Friday, February 2, 2007

Using Mr. Rogers To Help People "Get With The Program"

The Innovation Adoption Curve And Your Organization

We all know about the Innovation Adoption Curve developed by E.M. Rogers. His "Diffusion Of Innovations Theory", has permeated strategic thought and planning since its introduction creating various permutations such as Malcolm Gladwell's best seller, "The Tipping Point". The basic premise, of course, is that in the population there are five adopter categories: innovators, early adopters, early majority, late majority, and laggards. Although the theory is meant to describe consumers, it can also be used to describe people with an organization with respect to their willingness to embrace change. Applying the Rogers curve to your organization can provide management insights than can help people within the organization "get with the program" based on their position on the curve.

  • The innovators are the first to embrace change, representing 2.5% of the organization. Innovators are considered to be venturesome people willing to take risks.
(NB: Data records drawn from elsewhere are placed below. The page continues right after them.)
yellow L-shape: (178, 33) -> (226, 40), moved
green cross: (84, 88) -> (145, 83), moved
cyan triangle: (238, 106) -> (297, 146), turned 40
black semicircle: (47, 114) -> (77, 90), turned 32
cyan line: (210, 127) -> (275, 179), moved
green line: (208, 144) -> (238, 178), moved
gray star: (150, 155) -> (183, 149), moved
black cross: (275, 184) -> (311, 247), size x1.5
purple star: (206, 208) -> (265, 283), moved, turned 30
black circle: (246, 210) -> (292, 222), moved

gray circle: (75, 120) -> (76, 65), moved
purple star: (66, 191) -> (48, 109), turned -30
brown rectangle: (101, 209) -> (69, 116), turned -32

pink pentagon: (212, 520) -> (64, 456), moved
These are the people you need to get on board from the outset.

  • Early adopters, who enjoy leadership, prestige, and who tend to be opinion leaders, represent 13.5% of the organization. These are the people who "evangelize" innovation and enjoy their role in doing so reinforcing their leadership role.

  • The early majority usually embrace change before the average person and they represent 34% of the organization. This group creates the needed momentum and critical mass for success.
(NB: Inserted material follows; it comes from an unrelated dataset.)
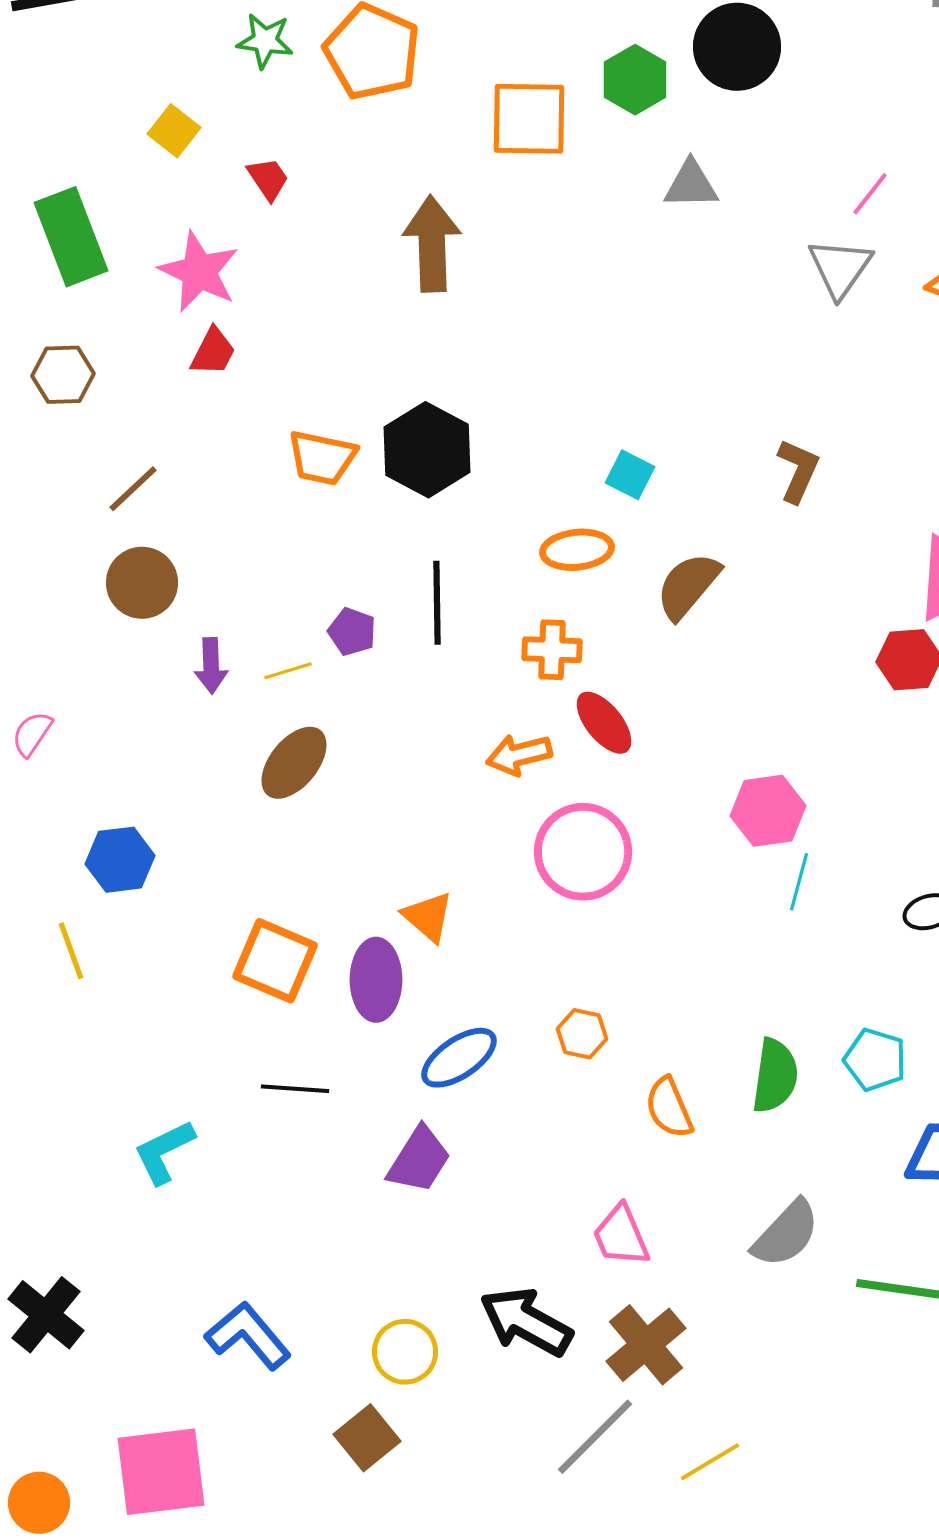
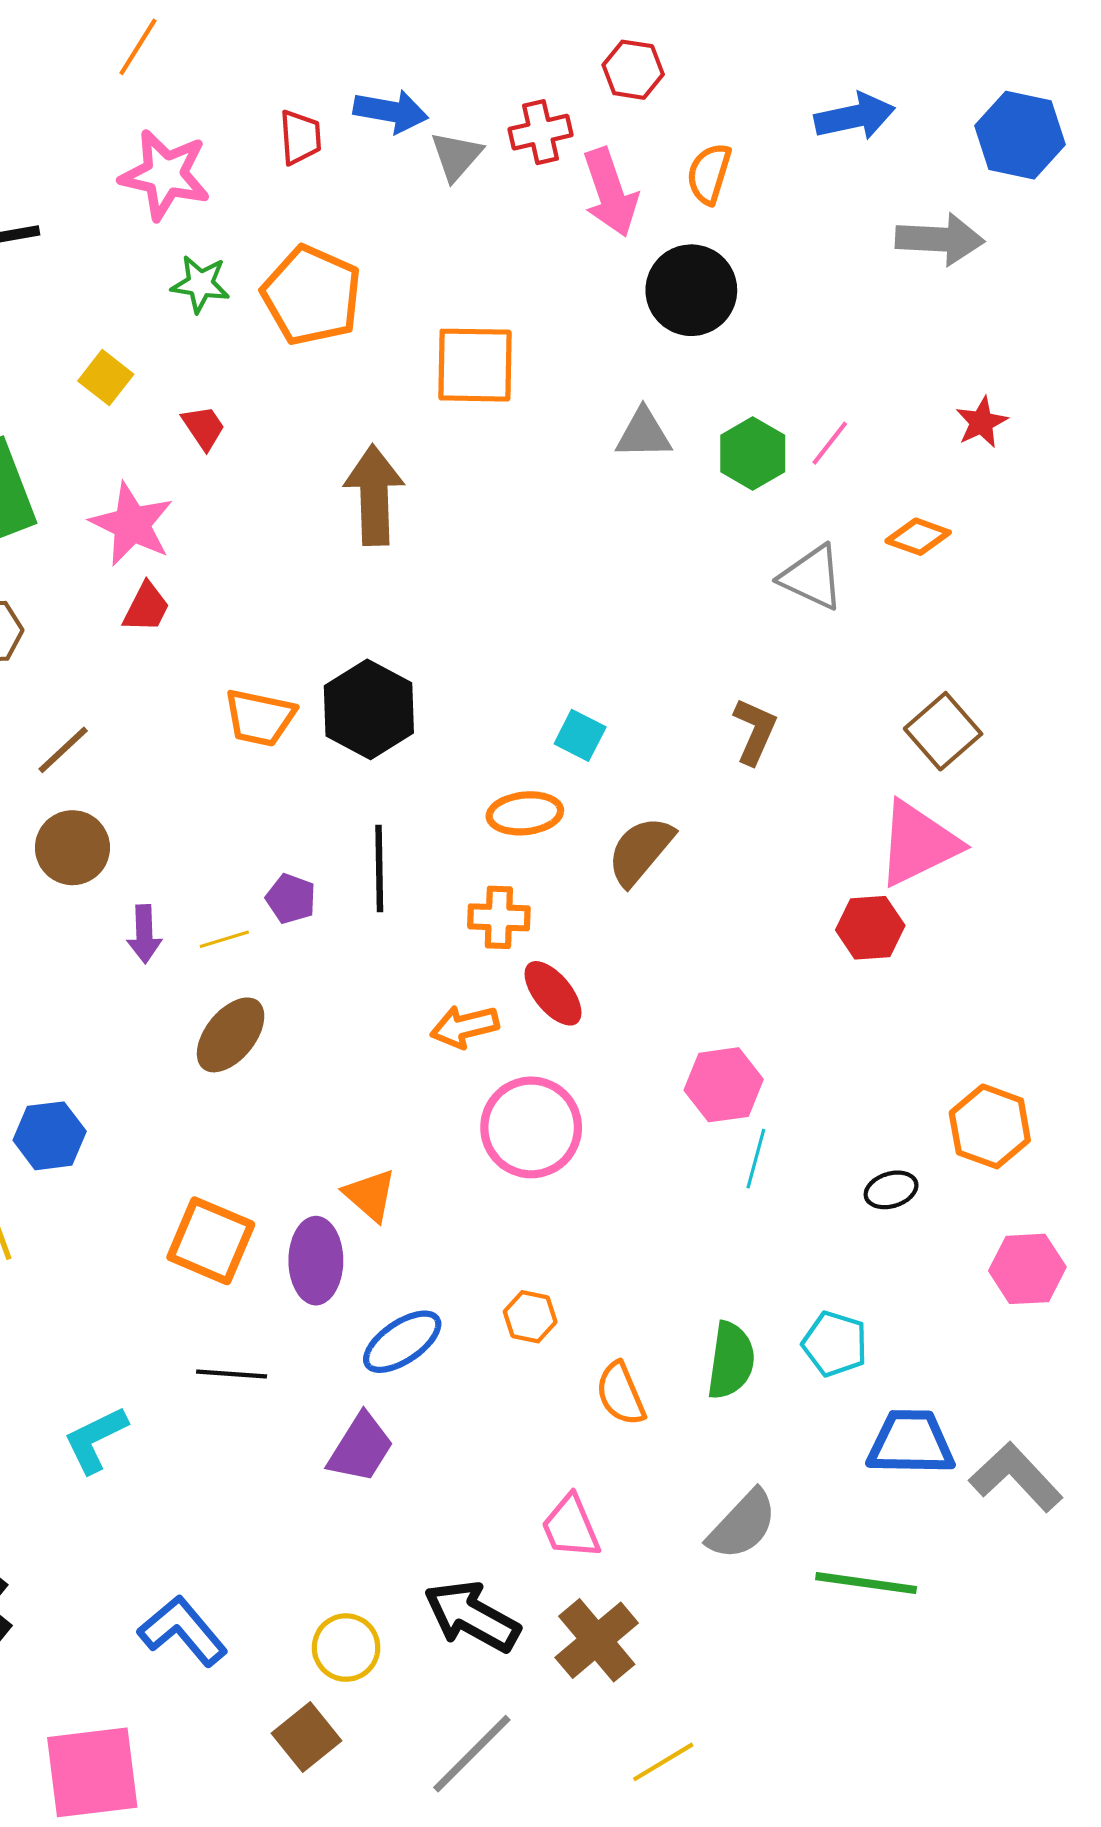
green hexagon: (635, 80) -> (753, 453), moved
gray triangle: (840, 268) -> (812, 577), moved, turned -40
gray line: (595, 1437) -> (472, 1754), moved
  • The late majority also represents 34% of the organization. This group of people is usually skeptical of change and will embrace it only after a majority has. This group generally requires more time and effort as they take a "wait and see" attitude.

  • The laggards represent 16% of the organization and are the last to come on board. They are usually suspicious of change, tradition bound, and conservative. Some of this group will never accept new ways of doing things. The status quo has a strong gravitation influence on them.

The point here is not to stereotype people within the organization. Rather it is a tool to understand the underlying dynamics that effect an organization and its desire to impart innovation and change.

So let Mr. Rogers help people "get with the program".